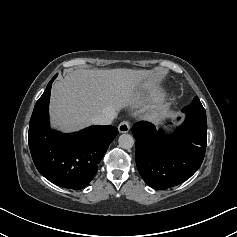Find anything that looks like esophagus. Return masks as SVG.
Here are the masks:
<instances>
[{"mask_svg":"<svg viewBox=\"0 0 237 237\" xmlns=\"http://www.w3.org/2000/svg\"><path fill=\"white\" fill-rule=\"evenodd\" d=\"M130 129V123L128 121H122L118 126L120 133H127Z\"/></svg>","mask_w":237,"mask_h":237,"instance_id":"obj_1","label":"esophagus"}]
</instances>
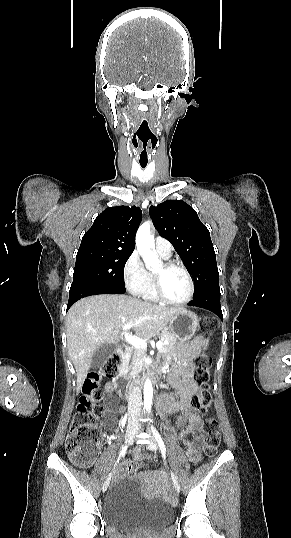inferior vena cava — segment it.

# # # # # # #

**Task goal**
Restate every line of the data above word for word, with the images removed.

**The answer**
Find anything that looks like esophagus. Return masks as SVG.
Here are the masks:
<instances>
[{"mask_svg":"<svg viewBox=\"0 0 237 237\" xmlns=\"http://www.w3.org/2000/svg\"><path fill=\"white\" fill-rule=\"evenodd\" d=\"M130 129V123L128 121H122L118 126L120 133H127Z\"/></svg>","mask_w":237,"mask_h":237,"instance_id":"obj_1","label":"esophagus"}]
</instances>
inferior vena cava — segment it.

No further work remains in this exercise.